Indeed, was planning on doing this at some point. Only issue that I see is that you need 100’s of games per each user to accurately classify them. Also I’m not really sure how to even classify people as I image there is a lot of variation. For example I would guess that I play roughly 60% Vietnamese then 30% random across Tatars, Incas, Italians & Britain’s and 10% pure random.
Any thoughts or suggestions on how to classify / analyses this would be appreciated
I was just about to post the win rate by game-time graph. In particular the Japanese win rate by game length is wild. Pretty much MAA rush or bust
EDIT:
It also in a way supports my gut feeling that Vietnamese’s main issue is the lack of castle age / early imp power spike. They seem decent at both Feudal and Late/post Imp but struggle in the mid game.
I would weight the winrates according to the pick rate per user, provided you achieve to gather 100 matches per user.
In your example, your ELO score should be explained by 0.6 * Vietnamese winrate+ 0.075 * Tatar WR+0.075 * inca WR+0.075 * Italian WR+0.075 * Britain WR +0.1 * pure random WR
I’m not sure I understand how that would work as we don’t calculate wr for each player separately. I wonder if we need to weight the individual matches based upon the players closeness to random selection (apologies if this is what you were meaning) something like:
Each player gets a weight of:
1 - (max(g) / sum(g)) + (1/num_civs)
Where g is a vector of the number of games played that player has played with each civ. Then the match weight is the mean of the player weights. Idea being it penalises people based on how too heavy they are with their most played civ.
Having said all this, there must be some literature on this though surely (I’ve just been too lazy to look)
Oh, I see. So you want to make a score that assess how many civs a player use to pick. 0= Pure one trick pony, 1= full random.
What I was suggesting was to weigh the beta coefficients of each civ (which should be related to civ winrates) by the player’s pickrate of that civ. I was thinking in regression models. But your idea seems more rigth.
Supplies wouldn’t pay off in time if you’re just going to create a handful of men-at-arms in the feudal age (as an opener that transitions into something else), though if you’re committing to forward towers along the m@a you might keep training more where it could come in useful.
Okay, but according to the stats that @coolios9876 posted, those civs that have a go with militia opening have a win rate higher than 50% in the early stages of the game
I know the benefit is not specific to the Militia and THS, but it will encourage making that opening even more
If you manage (somehow) to keep your THS alive until the transition to Castle, it will be rewarded
Just to be clear (not contradicting you but making sure the numbers are well represented) it means if the game ends early for infantry civs it is very likely to be a victory. The distribution of game lengths imply most matches don’t end that early though.
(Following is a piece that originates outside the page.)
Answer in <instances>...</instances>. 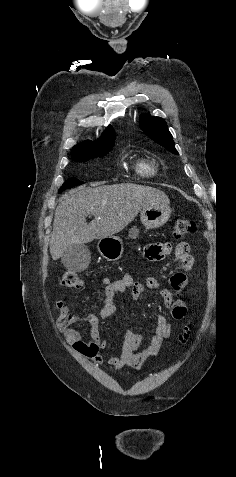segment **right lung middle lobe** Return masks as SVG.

Just had a look in the winning stats of poles: Poles perform the worst against Berbers, Magyars, Saracens and Huns on open maps… Seems like Poles weakness cav archers confirmed. Whilst Poles seem to perform best against infantry.
Archer civs seem not to be too strong against poles, but I also didn’t expected them to dominate, as Poles weakness against them is only the lategame so poles have enough time to beat them before.
Bohemians don’t seem to have clear weaknesses or strengths in open maps.
I think this Polish weakness against cav archers should be adressed. Poles should actually excel against cav archers, as they historically did. It makes no sense to reverse historical reality like this. I think the winged hussar + lechitic legacy would give nice opportunity to make a light cav line that could deal with cav archers very nicely. And the knight line could be less “mass > class” in the exchange.
I mean, literally 60 F 30 G trash cavaliers or 80 F winged hussars… what a decision! Make them more destinct, there is a reason we have gold and trash units ;).
Also very interesting. Some Civs seem to excel in TG and others mostly in 1v1. But it also looks like that cavalry civs dominate the 1v1 ladder currently and are therefore worse in TGs because there usually we have 50% cav and 50% archer civs, so cav civs have 50 % winrate in average and therefore lose winning record in team games…
Regarding Poles on Arena, on top of their strong boom with Folwark. Their army is extremely cost-efficient. Winged Hussar, Szlachta Privilege Knight, also Obuch is one of the most cost-efficient infantry UU. Also poles can access to arbalester, which make them unpredictable. So opponents cannot blindly go for Halb or Camels.
I doubt that data confirm their weakness against cav archer. Meanwhile, they have highest winrate against Tatars in Closed map, and also high winrate against Magyars and Huns. They perform evenly against Mongols and Turks.
I think Poles weakness against Magyars, Saracens, or Huns in open map are more likely their early game weakness. Their farm would be exposed when they utilize their bonus and weak against early aggression civ. Low winrate against berbers likely due to their weakness against camel especially before they get Sazlachta Privilege.
If opponents succeeded to get huge number of FU HCA, Poles likely dead. But HCA need tons of upgrade and good eco. Poles more likely punish the opponents before they get enough upgrade and number, which can be shown in the closed map statistics.